Dictionary: what days of inventory are and how to use them to negotiate payment terms →

the real pain: arriving at the table with yesterday’s data

It’s worth naming the pain precisely, because it’s the one almost nobody recognizes until they’re sitting across from the supplier without the figure they need. It’s not that you’re missing data: it’s that it’s scattered and stale. You have Amazon’s sales in one dashboard, MercadoLibre’s in another, physical stock in the 3PL’s system, and the real commissions in reports you downloaded weeks ago. To build a single argument —“my volume justifies a better cost”— you need information from three or four sources that don’t talk to each other.

What ends up happening is predictable: you assemble everything by hand in a spreadsheet the night before the meeting, you update it with whatever you can, and you arrive to negotiate with data from several days ago. In a calm operation that sort of works. But a supplier negotiation is exactly the moment when every figure counts, and presenting a number you yourself aren’t sure you can defend strips your authority instantly. If the supplier corrects you —“according to my records you bought less”— and you can’t refute it with live data, you’ve lost the table.

The latency of your information becomes the latency of your negotiating power.

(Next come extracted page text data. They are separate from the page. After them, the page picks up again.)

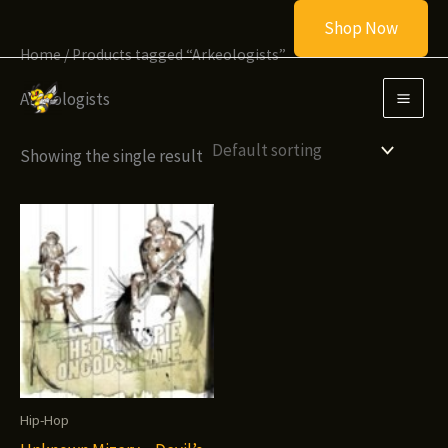
Skip
Shop Now
to
Home
/ Products tagged “Arkeologists”
content
Arkeologists
Showing the single result
Hip-Hop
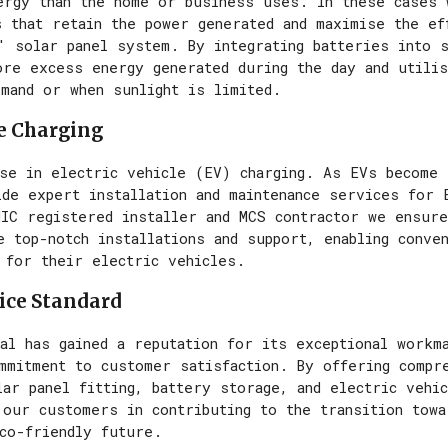
ergy than the home or business uses. In these cases 
 that retain the power generated and maximise the ef
' solar panel system. By integrating batteries into
ore excess energy generated during the day and utilis
emand or when sunlight is limited.
le Charging
ise in electric vehicle (EV) charging. As EVs become 
de expert installation and maintenance services for 
NIC registered installer and MCS contractor we ensur
 top-notch installations and support, enabling conven
 for their electric vehicles.
ice Standard
al has gained a reputation for its exceptional workma
ommitment to customer satisfaction. By offering compr
ar panel fitting, battery storage, and electric vehic
 our customers in contributing to the transition towa
eco-friendly future.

Deciding with yesterday’s data doesn’t just affect your pricing or your restock: it affects how much you pay for the merchandise that holds up your entire business.

a single source of truth, in real time

The solution to that pain isn’t to build the spreadsheet faster the night before. It’s to eliminate the spreadsheet as a middle layer. When Amazon, MercadoLibre, and your 3PL feed the same panel, consolidated volume, sales velocity per channel, days of inventory, and real net margin stop being something you chase and become something you simply see. The question changes from “where’s the number?” to “what do I propose to the supplier with this number?” —which is the only question that actually moves the needle in a negotiation.

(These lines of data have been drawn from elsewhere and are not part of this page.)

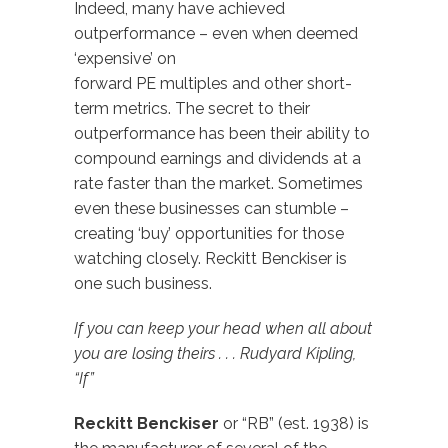
Indeed, many have achieved
outperformance – even when deemed
‘expensive’ on
forward PE multiples and other short-
term metrics. The secret to their
outperformance has been their ability to
compound earnings and dividends at a
rate faster than the market. Sometimes
even these businesses can stumble –
creating ‘buy’ opportunities for those
watching closely. Reckitt Benckiser is
one such business.
If you can keep your head when all about
you are losing theirs . . . Rudyard Kipling,
“If”
Reckitt Benckiser
or “RB” (est. 1938) is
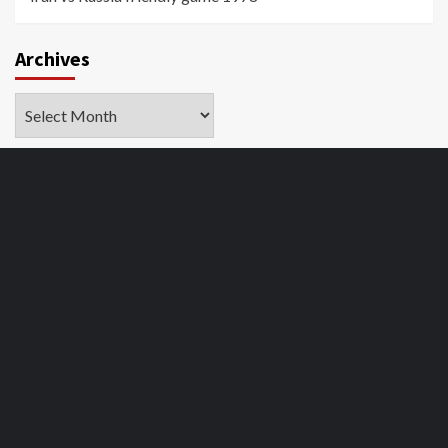
Archives
Archives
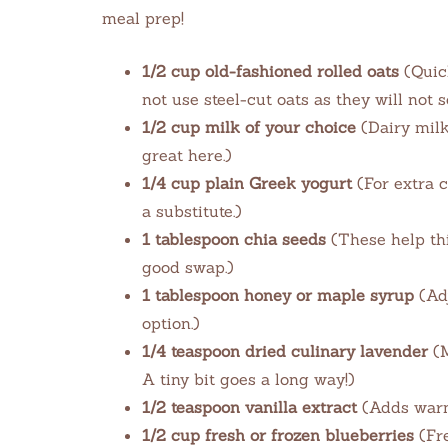
meal prep!
1/2 cup old-fashioned rolled oats
(Quick
not use steel-cut oats as they will not 
1/2 cup milk of your choice
(Dairy milk
great here.)
1/4 cup plain Greek yogurt
(For extra c
a substitute.)
1 tablespoon chia seeds
(These help thi
good swap.)
1 tablespoon honey or maple syrup
(Adj
option.)
1/4 teaspoon dried culinary lavender
(M
A tiny bit goes a long way!)
1/2 teaspoon vanilla extract
(Adds warmt
1/2 cup fresh or frozen blueberries
(Fre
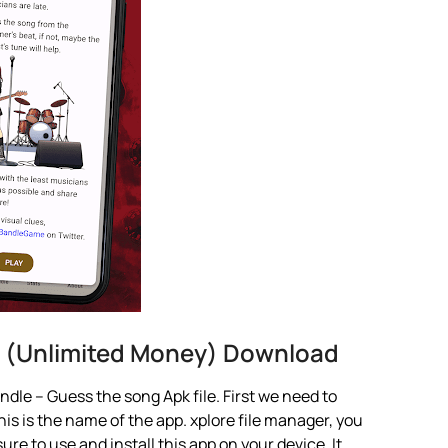
 (Unlimited Money) Download
dle – Guess the song Apk file. First we need to
is is the name of the app. xplore file manager, you
 sure to use and install this app on your device. It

In practice, that means you can prepare a supplier meeting in minutes instead of nights: you pull your real volume from the last twelve months, your projection for the next six, your turnover per product family, and the per-channel breakdown, all from one source and with the confidence that it’s current. You arrive with a case, not a hunch. And when the supplier sees that you negotiate with rigorous data, they adjust their own posture: a buyer who understands their numbers gets a different kind of respect.

what to bring to your next negotiation

Before the meeting, the work is preparation: have your consolidated volume from the last twelve months per SKU and per family, your forecast for the next period, your days of inventory per product, and the breakdown of how much you sold on each channel. Bring your real net margin too, because it tells you exactly how much room you have to concede on other variables in exchange for a better cost. A seller like SPORTIFY, selling the same catalog on Amazon and MercadoLibre, doesn’t get a better price by pushing harder: it gets one by arriving with real volume its supplier can’t ignore.

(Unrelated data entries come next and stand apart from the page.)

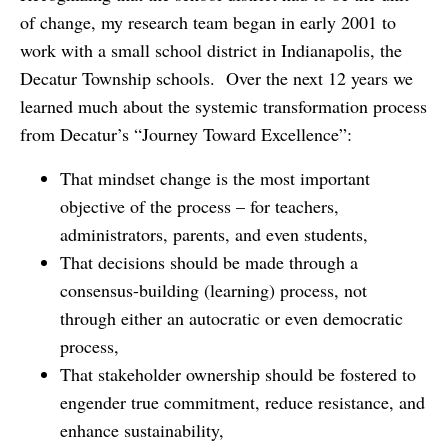
of change, my research team began in early 2001 to
work with a small school district in Indianapolis, the
Decatur Township schools. Over the next 12 years we
learned much about the systemic transformation process
from Decatur’s “Journey Toward Excellence”:
That mindset change is the most important
objective of the process – for teachers,
administrators, parents, and even students,
That decisions should be made through a
consensus-building (learning) process, not
through either an autocratic or even democratic
process,
That stakeholder ownership should be fostered to
engender true commitment, reduce resistance, and
enhance sustainability,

During the meeting, the work is using those numbers as levers: volume to ask for a better cost, the forecast to ask for production priority, days of inventory to ask for payment terms aligned with your cycle. And after the meeting, the work is follow-up: measuring whether the new cost actually improved your net margin, and whether the negotiated term freed up the cash flow you expected. The common thread across all of it is the same: a negotiation that holds up because it rests on consolidated, fresh information —not on a per-channel dashboard or a spreadsheet that aged while you assembled it the night before.